Final Comments on Development
The cell of origin of medullary carcinoma is presumed to be the differentiated C cell, and the hyperplastic C cells that precede the development of many familial MTCs would support this. There is little doubt that the great majority of C cells are derived from the ultimobranchial contribution; they are normally found to cluster around the solid cell nests in human thyroid, and are very rare in the periphery and isthmus, regions contributed by the central anlage. However, there is evidence that some human C cells indeed may also be derived directly from progenitor cells of the midline thyroid primordium. In 1993, C cells were found in thyroids from patients with the DiGeorge anomaly [95], a condition where the third and fourth branchial arches and the associated pharyngeal pouches fail to develop. In those with the complete anomaly, in which ultimobranchial bodies likely do not develop, C cells were reduced fourfold in number but not missing. This might not be regarded as proof of a central origin, but in 2008 an MTC was found in an enlarging lingual thyroid in a patient with no normally situated thyroid [96]. It is extremely unlikely that the ultimobranchial body could fuse with an undescended lingual thyroid. In 2012, C cells were directly observed in a lingual thyroid [97]. While the finding of C cells in the central anlage is a further departure from the classical view of thyroid development, it brings the thyroid into line with other organs developed from outgrowths of the primitive endoderm, such as the lung, gall bladder and pancreas, all of which show neuroendocrine cells of endodermal origin.

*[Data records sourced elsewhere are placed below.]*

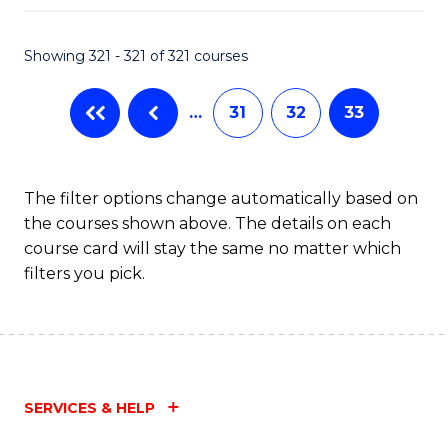
Fa
Showing 321 - 321 of 321 courses
…
31
32
33
The filter options change automatically based on
the courses shown above. The details on each
course card will stay the same no matter which
filters you pick.
SERVICES & HELP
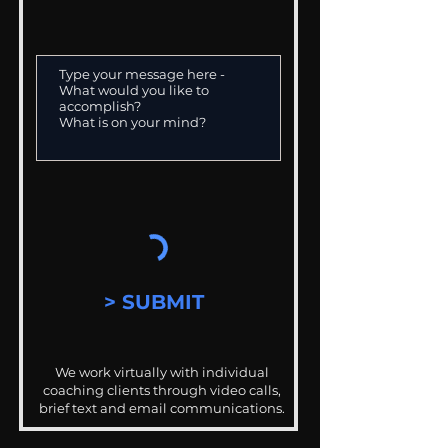
> SUBMIT
We work virtually with individual
coaching clients through video calls,
brief text and email communications.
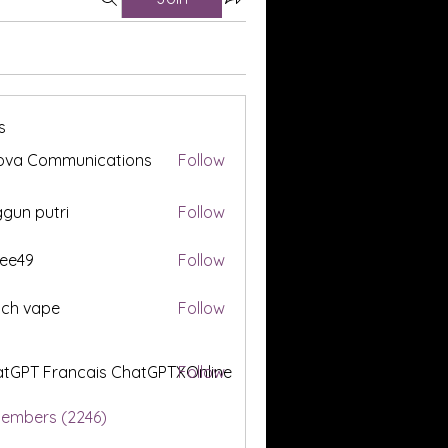
s
ova Communications
Follow
gun putri
Follow
ee49
Follow
tch vape
Follow
tGPT Francais ChatGPTXOnline
Follow
Members (2246)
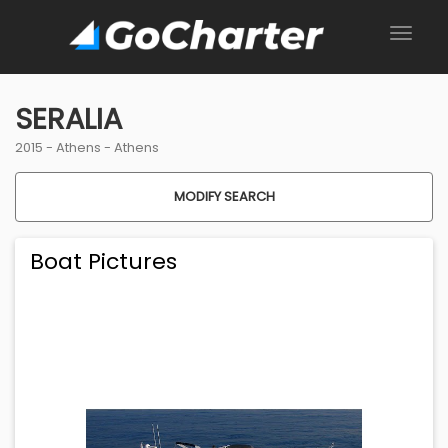
SERALIA
2015 -
Athens
-
Athens
MODIFY SEARCH
Boat Pictures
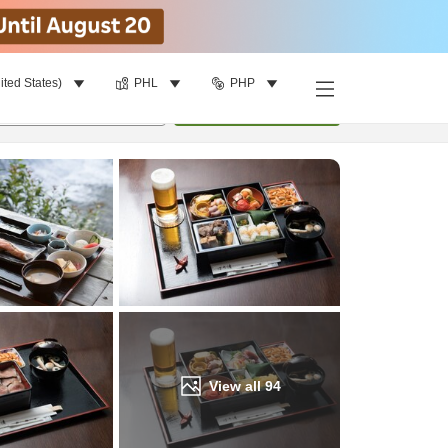
ited States)
PHL
PHP
Find a room
per room
•
1
room
Update
View all
94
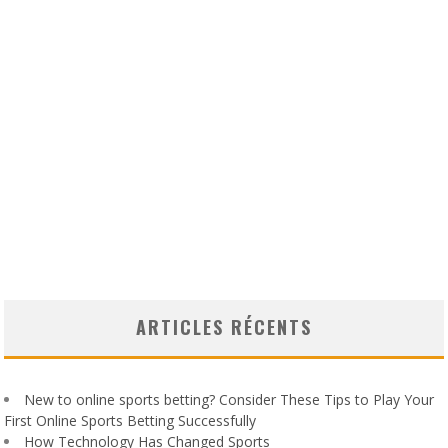
ARTICLES RÉCENTS
New to online sports betting? Consider These Tips to Play Your
First Online Sports Betting Successfully
How Technology Has Changed Sports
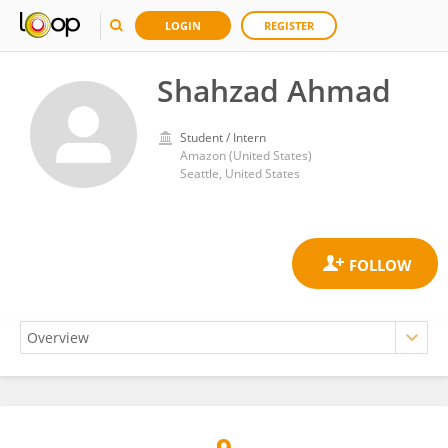
LOGIN
REGISTER
Shahzad Ahmad
Student / Intern
Amazon (United States)
Seattle, United States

As previously discussed, bona fide progenitor cells of the central anlage co-express Nkx2-1 and Pax8, both being required for propagation of thyroid organogenesis beyond the bud stage [98]. Ectopic differentiation of C cells would thus require repression of Pax8. Mouse models are of no help to test this since in Pax8 null mutants the thyroid primordium does not survive [55,99]. Conversely, expression of thyroglobulin in the ultimobranchial remnant reported for patients with a lingual thyroid [57] probably requires Pax8 to elicit thyroid differentiation. This possibility could be investigated by targeted expression of Pax8 in C cell precursors with, for example, Foxa2Cre. Notably, observations in human embryos of Pax8 expression in the ultimobranchial anlage (that is the corresponding pouch endoderm) [100], thus differing it from the mouse ultimobranchial, suggest there may be species differences to consider. Nonetheless, these observations in humans further support the close relationship between thyroid tissues that develop from separate locations in foregut endoderm. The very existence of lateral thyroid anlagen does add to the feeling that the ultimobranchial cells must add some function to the thyroid that is not supplied by cells from the central anlage.
Disclosure Statement
The authors report no conflict of interest.
Acknowledgements
This study was supported by grants from the Swedish Research Council (2012-00537), the Swedish Cancer Society (14-0748), and the Sahlgrenska University Hospital (ALFGBG-154401).